Prevention, IMO & IME, is always better than a cure. :nonod:

As for allowing a deaf-cat to roam at large, that's asinine - it's no more intelligent & reasoned to allow
a blind animal to roam at large, since any hazard that requires the use of either major sense CAN'T be
sensed, & avoided. Deaf animals are at far-greater risk for auto-accidents, plus their own species cannot
communicate with them vocally - leading to misunderstandings that can be fatal, or serious injuries.


Little Zooey said:


> Oh, where do I start?
> 
> Not only not indoor, but you can't have kittens if you work, or can't adopt at Christmas, even if (like us) you spend
> two weeks at home with no visitors.
> ...


Congratulations on the coming arrivals. :yesnod:


Polski said:


> Not tried to rehome from a rescue myself - cats just turn up, but I sometimes feel rescues can stick
> too rigidly to their own guidelines.
> 
> Most won't rehome to families with young children. Why?
> ...


Very much agree. I've volunteered with rescues who housed their cats in single large rooms, one colony
of compatible cats per room, with multiple trees, shelves, litter-boxes with & without hoods, & so on -
but no way that arrangement is the equivalent of a multiple-room apt or house for one or several cats.
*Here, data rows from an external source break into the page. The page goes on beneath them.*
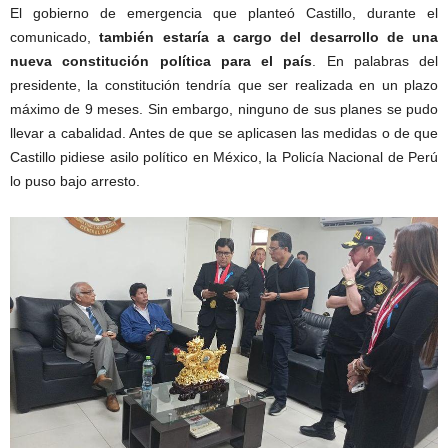
El gobierno de emergencia que planteó Castillo, durante el
comunicado,
también estaría a cargo del desarrollo de una
nueva constitución política para el país
. En palabras del
presidente, la constitución tendría que ser realizada en un plazo
máximo de 9 meses. Sin embargo, ninguno de sus planes se pudo
llevar a cabalidad. Antes de que se aplicasen las medidas o de que
Castillo pidiese asilo político en México, la Policía Nacional de Perú
lo puso bajo arresto.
The big gap i see in the USA is the number of cat-owners who don't grasp that cats are vertical animals
& that time-sharing of space means they MUST have at least 1 cat-tree, & preferably 1 per cat in more than
one room. Resting shelves [hooked to window-sills, designated by grippee pads on bookshelves or curio
shelves, etc] & enclosed hiding spaces [barrels, cubbies, an open box or basket on its side, etc] are also
cat-pleasing 'architecture'.

Windows with an outdoor bird-feeder, a hummingbird feeder, butterfly-attracting plants, etc, are other
cat-enrichment "toys" for enjoying watching critters. Indoors, a *well-protected* aquarium is a nice
add-on, with denizens to watch - fish, invertebrates, _________ .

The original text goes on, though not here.